Artikel 4b. Uitbreiding definitie rentebetaling

  • 1 Voor de toepassing van deze afdeling wordt onder rentebetaling mede verstaan:

    • a. de rente die is aangegroeid of gekapitaliseerd op het moment van de verkoop, de terugbetaling of de aflossing van de schuldvordering;

    • b. inkomsten uit rentebetalingen als bedoeld in artikel 4a, eerste lid, onderdeel a, en dit lid, onderdeel a, indien deze rechtstreeks of via een uitbetalende instantie als bedoeld in artikel 4d, worden uitgekeerd door een collectieve beleggingsinstelling;

    • c. inkomsten die zijn gerealiseerd bij de verkoop, terugbetaling of aflossing van aandelen of bewijzen van deelneming in een collectieve beleggingsinstelling, indien een dergelijke instelling rechtstreeks of via een andere dergelijke instelling meer dan 15% van zijn vermogen belegt in schuldvorderingen.
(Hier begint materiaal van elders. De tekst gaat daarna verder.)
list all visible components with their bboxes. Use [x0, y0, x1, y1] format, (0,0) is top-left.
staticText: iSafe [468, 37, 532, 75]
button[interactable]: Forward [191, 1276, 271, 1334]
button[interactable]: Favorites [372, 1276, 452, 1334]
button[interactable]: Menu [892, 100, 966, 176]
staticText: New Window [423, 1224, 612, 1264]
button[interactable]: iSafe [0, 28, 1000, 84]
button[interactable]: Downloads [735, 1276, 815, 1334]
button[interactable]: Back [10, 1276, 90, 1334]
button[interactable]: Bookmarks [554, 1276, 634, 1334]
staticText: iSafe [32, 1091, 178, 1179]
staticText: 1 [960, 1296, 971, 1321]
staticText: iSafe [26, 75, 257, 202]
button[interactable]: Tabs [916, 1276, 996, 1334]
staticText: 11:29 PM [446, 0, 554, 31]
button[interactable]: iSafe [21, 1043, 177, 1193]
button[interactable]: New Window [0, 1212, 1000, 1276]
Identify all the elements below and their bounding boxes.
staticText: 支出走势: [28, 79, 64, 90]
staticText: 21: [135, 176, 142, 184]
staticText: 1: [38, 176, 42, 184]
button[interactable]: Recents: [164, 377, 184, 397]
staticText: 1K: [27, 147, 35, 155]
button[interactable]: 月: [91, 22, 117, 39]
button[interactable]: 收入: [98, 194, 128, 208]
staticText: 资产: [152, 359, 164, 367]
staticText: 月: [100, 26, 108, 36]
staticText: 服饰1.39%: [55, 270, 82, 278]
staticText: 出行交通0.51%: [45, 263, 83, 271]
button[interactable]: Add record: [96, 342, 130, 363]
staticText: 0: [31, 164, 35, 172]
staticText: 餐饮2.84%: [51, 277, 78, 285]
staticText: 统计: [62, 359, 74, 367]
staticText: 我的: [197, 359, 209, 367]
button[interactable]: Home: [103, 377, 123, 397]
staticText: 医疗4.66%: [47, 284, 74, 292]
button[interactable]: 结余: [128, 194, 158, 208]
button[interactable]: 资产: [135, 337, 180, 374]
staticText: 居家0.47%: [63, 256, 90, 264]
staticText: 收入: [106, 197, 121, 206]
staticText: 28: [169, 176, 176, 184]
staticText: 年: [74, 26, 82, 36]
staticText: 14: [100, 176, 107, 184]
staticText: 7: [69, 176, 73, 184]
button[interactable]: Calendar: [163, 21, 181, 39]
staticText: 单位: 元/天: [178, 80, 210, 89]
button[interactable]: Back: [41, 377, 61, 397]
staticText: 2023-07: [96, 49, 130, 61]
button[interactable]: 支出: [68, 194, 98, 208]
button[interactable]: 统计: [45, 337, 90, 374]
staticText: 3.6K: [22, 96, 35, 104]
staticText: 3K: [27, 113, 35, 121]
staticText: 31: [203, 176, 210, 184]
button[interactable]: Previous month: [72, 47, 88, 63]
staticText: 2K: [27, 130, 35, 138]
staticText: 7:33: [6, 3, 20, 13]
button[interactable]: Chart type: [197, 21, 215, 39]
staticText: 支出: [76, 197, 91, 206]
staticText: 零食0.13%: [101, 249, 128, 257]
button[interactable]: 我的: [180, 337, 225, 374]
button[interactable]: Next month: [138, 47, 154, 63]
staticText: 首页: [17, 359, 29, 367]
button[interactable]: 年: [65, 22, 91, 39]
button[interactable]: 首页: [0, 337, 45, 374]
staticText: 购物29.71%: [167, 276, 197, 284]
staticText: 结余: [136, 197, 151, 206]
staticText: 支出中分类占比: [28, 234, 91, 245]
  • 2 Voor de toepassing van dit artikel wordt onder collectieve beleggingsinstelling verstaan:

    • a. een icbe;

    • b. een entiteit die gebruik mag maken van de keuzemogelijkheid van artikel 4e, of een overeenkomstige keuzemogelijkheid in de lidstaat van vestiging;

    • c. een instelling voor collectieve belegging die is gevestigd buiten het grondgebied waarop artikel 299 van het Verdrag tot oprichting van de Europese Gemeenschap van toepassing is.

  • 3 De inkomsten, bedoeld in het eerste lid, onderdeel c, worden slechts als rentebetaling aangemerkt voorzover deze rechtstreeks of middellijk afkomstig zijn van rentebetalingen als bedoeld in artikel 4a, eerste lid, onderdeel a, en dit artikel, eerste lid, onderdeel a.

  • 4 Indien een uitbetalende instantie met het oog op de toepassing van het eerste lid, onderdelen b en c, geen informatie heeft over het deel van de inkomsten dat voortkomt uit rentebetalingen, bedoeld in die onderdelen, wordt het volledige bedrag aan inkomsten als rentebetaling aangemerkt.

  • 5 De inkomsten, bedoeld in het eerste lid, onderdeel b, worden, indien deze afkomstig zijn van een in Nederland gevestigde collectieve beleggingsinstelling niet als rentebetaling aangemerkt indien blijkt dat de beleggingen in schuldvorderingen rechtstreeks of via een andere dergelijke instelling of entiteit niet meer dan 15% van het vermogen van de desbetreffende instelling of entiteit uitmaken.

  • 6 De percentages, bedoeld in het eerste lid, onderdeel c en het vijfde lid, worden bepaald aan de hand van de beleggingspolitiek zoals die in het fondsreglement of de statuten van de betrokken collectieve beleggings-instelling is neergelegd, en bij het ontbreken daarvan op basis van de feitelijke samenstelling van de beleggingsportefeuille van de instelling.

  • 7 Indien een uitbetalende instantie met het oog op de toepassing van het eerste lid, onderdeel c, geen informatie heeft over het percentage van het vermogen dat is belegd in schuldvorderingen, wordt dat percentage geacht meer dan 15% te bedragen.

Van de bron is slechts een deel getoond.